▶ _Exercise objective_:
What lines below contain the string "سیاست"? List them all.

-------- Material provided

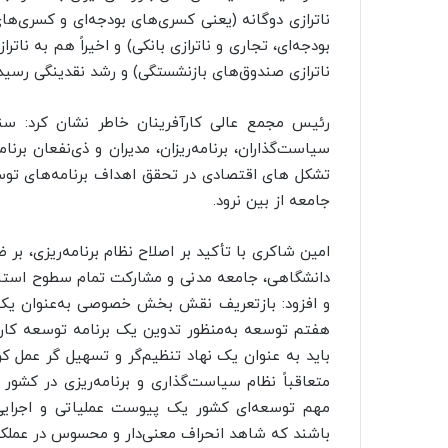
ناترازی دوگانه (یعنی کسری‌های بودجه‌ای و کسری‌های
بودجه‌ای، تجاری و ناترازی بانکی) و اخیراً هم به ناتر
ناترازی صندوق‌های بازنشستگی) و رشد نقدینگی رسی
رئیس مجمع عالی کارآفرینان خاطر نشان کرد: سن
سیاست‌گذاران، برنامه‌ریزان، مدیران و ذی‌نفعان ب
تشکل های اقتصادی در تحقق اهداف برنامه‌های توس
جامعه از بین نرود.
امین شاکری با تأکید بر اصلاح نظام برنامه‌ریزی،
دانشگاهی، جامعه مدنی و مشارکت تمام سطوح استانی 
و افزود: بازتعریف نقش بخش خصوصی به‌عنوان یک 
هفتم توسعه به‌منظور تدوین یک برنامه توسعه کارب
باید به عنوان یک نهاد تنظیم‌گر و تسهیل گر عمل 
متعاقباً نظام سیاست‌گذاری و برنامه‌ریزی در کشور
مهم توسعه‌ای کشور یک پیوست عملیاتی و اجرایی تع
باشند که شاهد انحراف معنی‌دار و محسوس در عملکرد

----------------

▶ _Written answer_:
سیاست‌گذاران، برنامه‌ریزان، مدیران و ذی‌نفعان ب
متعاقباً نظام سیاست‌گذاری و برنامه‌ریزی در کشور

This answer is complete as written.